Okay so the question is: what would be the molarity of a saturated aqueous solution of NaI prepared at 25 C, assuming that the added NaI does not add significantly to the volume of the water?
My question is, I got confused on what formula I use to for the question, because the formula for Molarity is (M=#of moles/# of L), but it doesn't give me that.
You must have a table or a graph or something like that which will tell you the number of grams of NaI in a saturated solution. From the data you should get something like grams/mL or grams/L. Whatever you get change that to grams/L then convert grams to mols.
mols = grams NaI/molar mass NaI
To calculate the molarity of a saturated aqueous solution of NaI prepared at 25°C, you will need to use the solubility data for NaI at the given temperature.
Here's a step-by-step explanation of how to solve the problem:
1. Find the solubility of NaI at 25°C: Solubility is usually given in terms of grams per 100 grams of water or grams per liter of water. Let's say the solubility of NaI at 25°C is given as 184 grams per 100 grams of water.

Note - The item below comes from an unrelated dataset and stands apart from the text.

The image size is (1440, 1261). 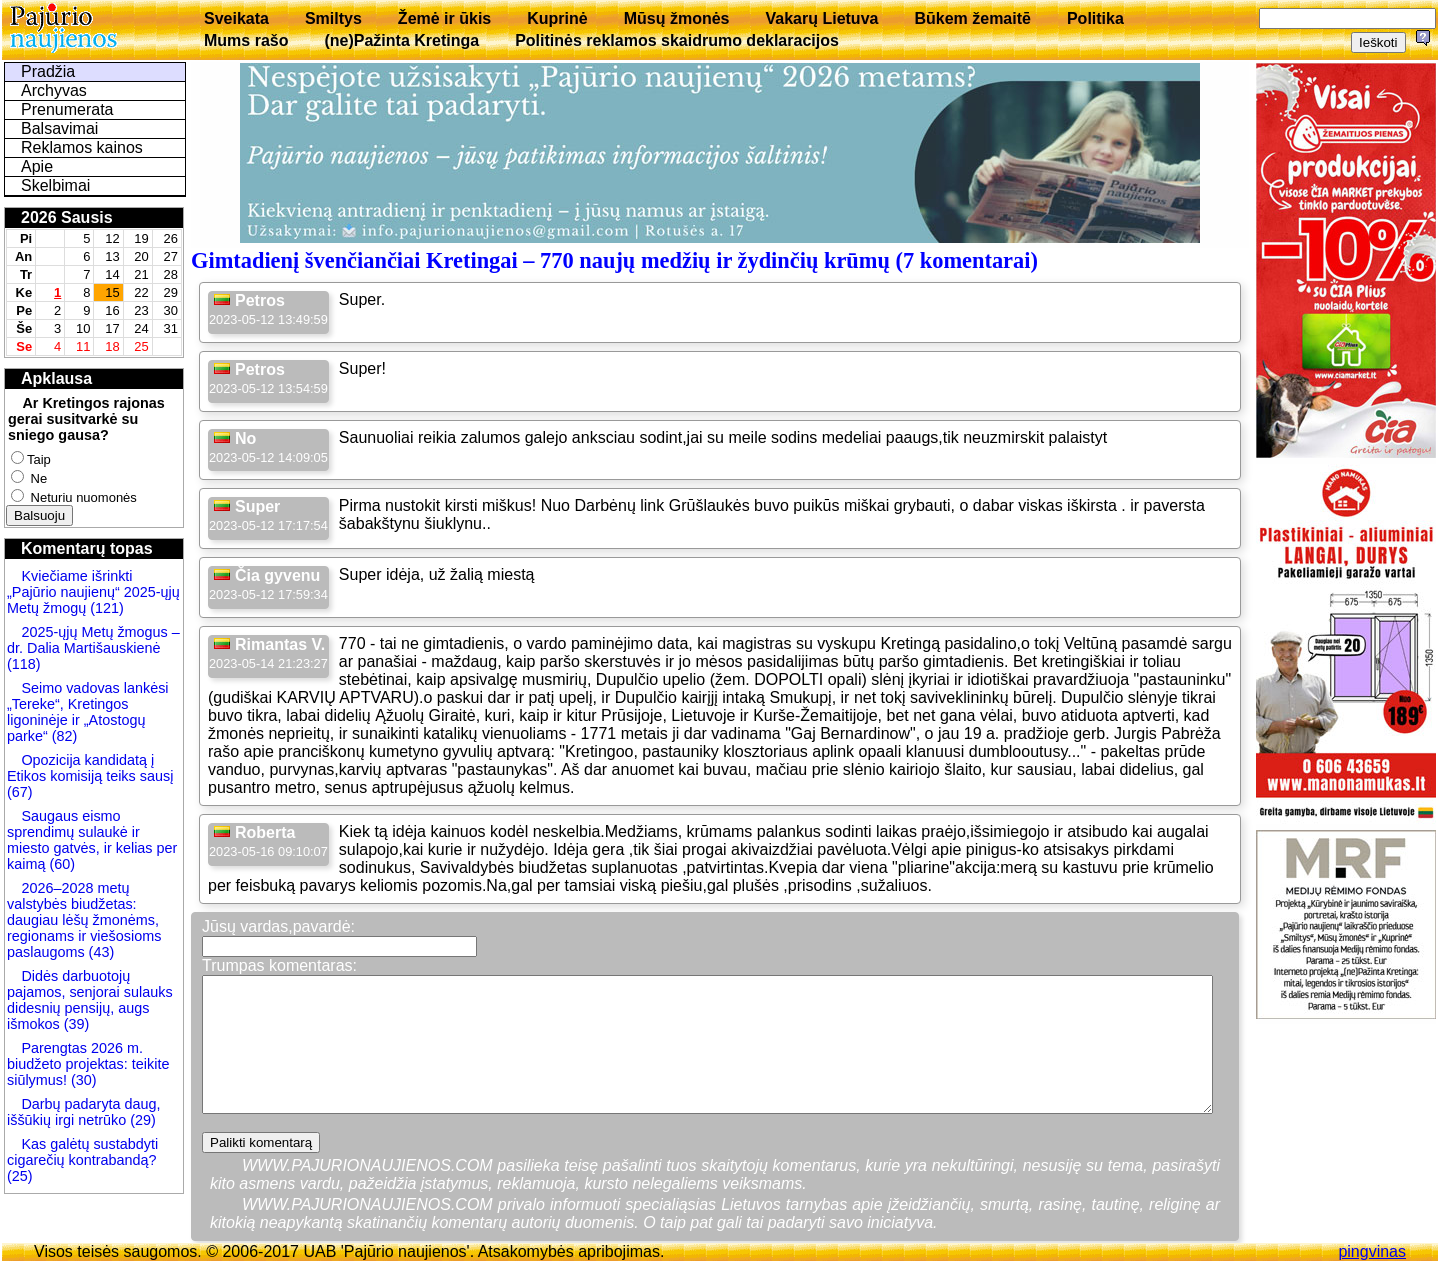 What do you see at coordinates (401, 40) in the screenshot?
I see `(ne)Pažinta Kretinga` at bounding box center [401, 40].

2. Convert the solubility to moles per liter: To calculate the moles of NaI in one liter of the solution, you need to convert the grams of NaI to moles. Use the molar mass of NaI, which is the sum of the atomic masses of sodium (Na) and iodine (I). The molar mass of NaI is approximately 149.89 grams per mole.
Moles of NaI = (Grams of NaI / Molar mass of NaI)
Moles of NaI = (184 g / 149.89 g/mol)
Moles of NaI = 1.2302 moles
3. Calculate the molarity: Now that you know the number of moles of NaI in one liter of solution, you can calculate the molarity.
Molarity (M) = Moles of solute (NaI) / Volume of solution (in liters)
The volume of the solution is assumed to be negligibly affected by the addition of NaI, so it can be considered equal to 1 liter.
Molarity (M) = 1.2302 moles / 1 liter
Molarity (M) = 1.2302 M
Therefore, the molarity of the saturated aqueous solution of NaI prepared at 25°C would be approximately 1.2302 M.